There is both literary and archaeological evidence of extensive trade between Ancient Mesopotamia and the Indus Valley civilization (probably correctly identified with the land called Meluhha in Akkadian). Impressions of clay seals from the Indus Valley city of Harappa were evidently used to seal bundles of merchandise, as clay seal impressions with cord or sack marks on the reverse side testify. A number of these Indus Valley seals have turned up at Ur and other Mesopotamian sites.

The "Persian Gulf" types of circular, stamped (rather than rolled) seals known from Dilmun, that appear at Lothal in Gujarat, India, and Failaka, as well as in Mesopotamia, are convincing corroboration of the long-distance sea trade. What the commerce consisted of is less known: timber and precious woods, ivory, lapis lazuli, gold, and luxury goods such as carnelian and glazed stone beads, pearls from the Persian Gulf, shell and bone inlays, were among the goods sent to Mesopotamia in exchange for silver, tin, woolen textiles, olive oil and grains. Copper ingots from Oman and bitumen which occurred naturally in Mesopotamia may have been exchanged for cotton textiles and domestic fowl, major products of the Indus region that are not native to Mesopotamia. Instances of all of these trade goods have been found. The importance of this trade is shown by the fact that the weights and measures used at Dilmun were in fact identical to those used by the Indus, and were not those used in Southern Mesopotamia.

"the ships of Dilmun, from the foreign land, brought him wood as a tribute".

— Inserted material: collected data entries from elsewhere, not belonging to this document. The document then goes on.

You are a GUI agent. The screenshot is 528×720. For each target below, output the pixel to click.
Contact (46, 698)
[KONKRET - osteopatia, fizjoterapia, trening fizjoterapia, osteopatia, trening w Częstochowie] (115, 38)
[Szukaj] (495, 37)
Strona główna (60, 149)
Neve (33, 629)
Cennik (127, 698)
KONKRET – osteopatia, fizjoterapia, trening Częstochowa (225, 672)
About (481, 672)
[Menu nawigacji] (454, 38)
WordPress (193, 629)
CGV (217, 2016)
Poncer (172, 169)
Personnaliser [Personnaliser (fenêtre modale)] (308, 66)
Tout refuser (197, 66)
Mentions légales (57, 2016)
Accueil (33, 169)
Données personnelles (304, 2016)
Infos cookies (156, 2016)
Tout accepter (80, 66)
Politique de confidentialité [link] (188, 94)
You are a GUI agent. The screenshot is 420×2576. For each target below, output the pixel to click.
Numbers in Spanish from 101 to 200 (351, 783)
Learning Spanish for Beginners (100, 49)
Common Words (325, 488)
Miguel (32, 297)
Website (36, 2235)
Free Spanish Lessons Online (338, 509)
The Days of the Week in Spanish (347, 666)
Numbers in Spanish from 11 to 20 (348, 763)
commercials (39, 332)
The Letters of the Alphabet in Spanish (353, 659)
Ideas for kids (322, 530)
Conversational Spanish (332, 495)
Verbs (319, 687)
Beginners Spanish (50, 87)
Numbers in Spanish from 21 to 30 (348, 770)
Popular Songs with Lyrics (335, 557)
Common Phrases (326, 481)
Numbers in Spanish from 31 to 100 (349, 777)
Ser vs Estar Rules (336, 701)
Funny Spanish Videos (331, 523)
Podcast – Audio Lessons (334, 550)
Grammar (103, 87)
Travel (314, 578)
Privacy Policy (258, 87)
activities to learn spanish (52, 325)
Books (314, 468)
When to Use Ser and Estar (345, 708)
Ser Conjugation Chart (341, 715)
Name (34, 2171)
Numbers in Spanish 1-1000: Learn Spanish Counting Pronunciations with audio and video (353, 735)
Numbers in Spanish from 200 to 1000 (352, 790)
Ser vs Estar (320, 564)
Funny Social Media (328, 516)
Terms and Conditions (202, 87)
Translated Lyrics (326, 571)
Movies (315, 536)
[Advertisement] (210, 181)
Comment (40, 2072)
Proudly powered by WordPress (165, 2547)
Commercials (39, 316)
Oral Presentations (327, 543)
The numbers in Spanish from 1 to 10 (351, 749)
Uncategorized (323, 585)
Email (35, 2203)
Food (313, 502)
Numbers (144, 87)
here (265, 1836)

Mesopotamian trade documents, lists of goods, and official inscriptions mentioning Meluhha supplement Harappan seals and archaeological finds. Literary references to Meluhhan trade date from the Akkadian, the Third Dynasty of Ur, and Isin-Larsa Periods (c. 2350–1800 BC), but the trade probably started in the Early Dynastic Period (c. 2600 BC). Some Meluhhan vessels may have sailed directly to Mesopotamian ports, but by the Isin-Larsa Period, Dilmun monopolized the trade. The Bahrain National Museum assesses that its "Golden Age" lasted ca. 2200-1600 BC. Discoveries of ruins under the Persian Gulf maybe of Dilmun.

In the Mesopotamian epic poem Epic of Gilgamesh, Gilgamesh had to pass through Mount Mashu to reach Dilmun, Mount Mashu is usually identified with the whole of the parallel Lebanon and Anti-Lebanon ranges, with the narrow gap between these mountains constituting the tunnel.

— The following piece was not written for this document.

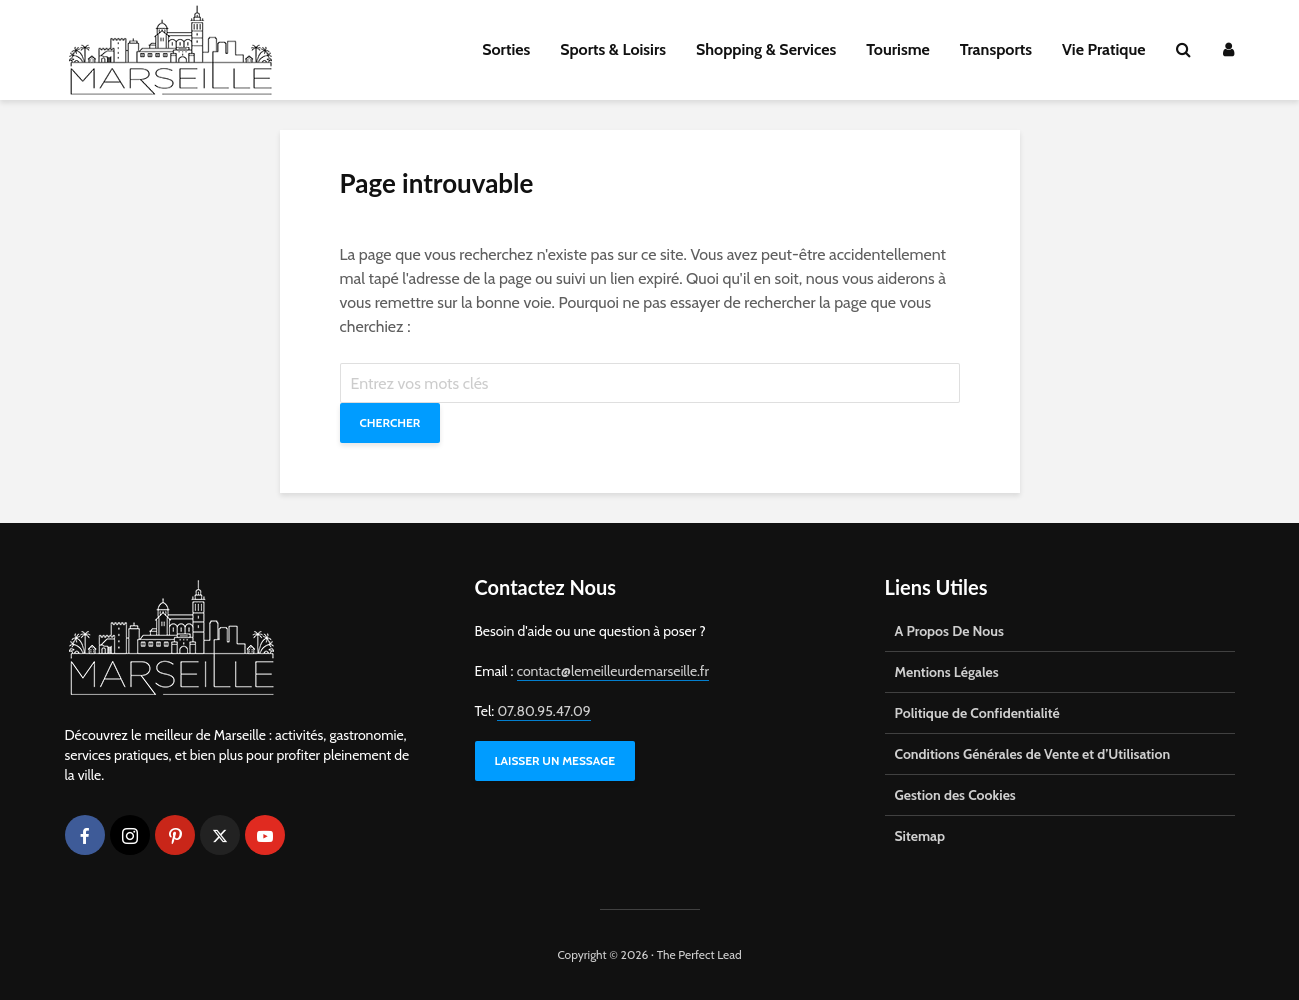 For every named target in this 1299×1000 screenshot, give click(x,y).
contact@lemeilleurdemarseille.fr (613, 671)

Dilmun, sometimes described as "the place where the sun rises" and "the Land of the Living", is the scene of some versions of the Sumerian creation myth, and the place where the deified Sumerian hero of the flood, Utnapishtim (Ziusudra), was taken by the gods to live forever. Thorkild Jacobsen's translation of the Eridu Genesis calls it "Mount Dilmun" which he locates as a "faraway, half-mythical place".

Dilmun is also described in the epic story of Enki and Ninhursag as the site at which the Creation occurred. The promise of Enki to Ninhursag, the Earth Mother:

For Dilmun, the land of my lady's heart, I will create long waterways, rivers and canals, whereby water will flow to quench the thirst of all beings and bring abundance to all that lives.

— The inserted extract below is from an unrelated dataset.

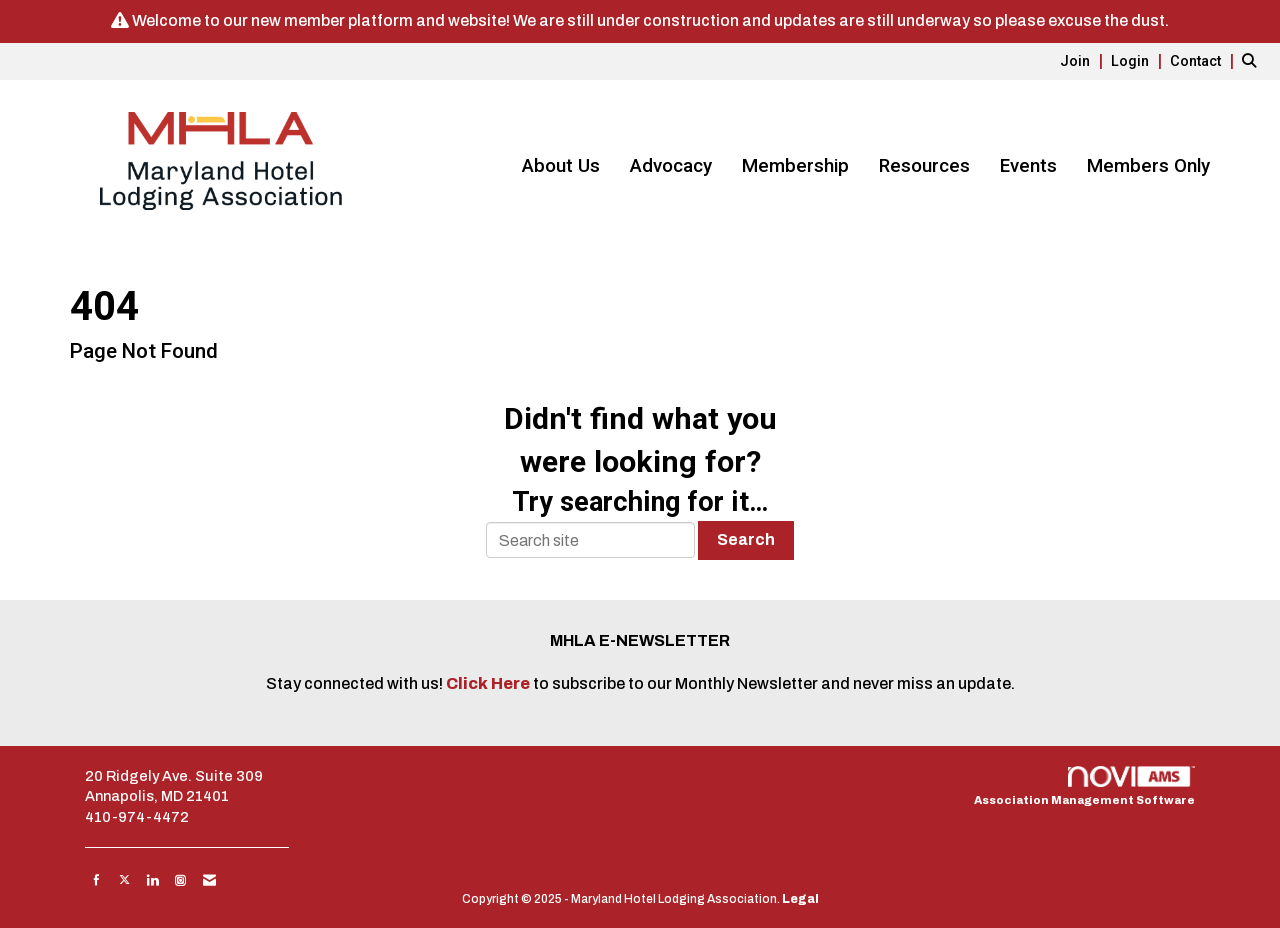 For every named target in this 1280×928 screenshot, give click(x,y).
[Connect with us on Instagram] (180, 880)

Ninlil, the Sumerian goddess of air and south wind had her home in Dilmun. It is also featured in the Epic of Gilgamesh.

However, in the early epic "Enmerkar and the Lord of Aratta", the main events, which center on Enmerkar's construction of the ziggurats in Uruk and Eridu, are described as taking place in a world "before Dilmun had yet been settled".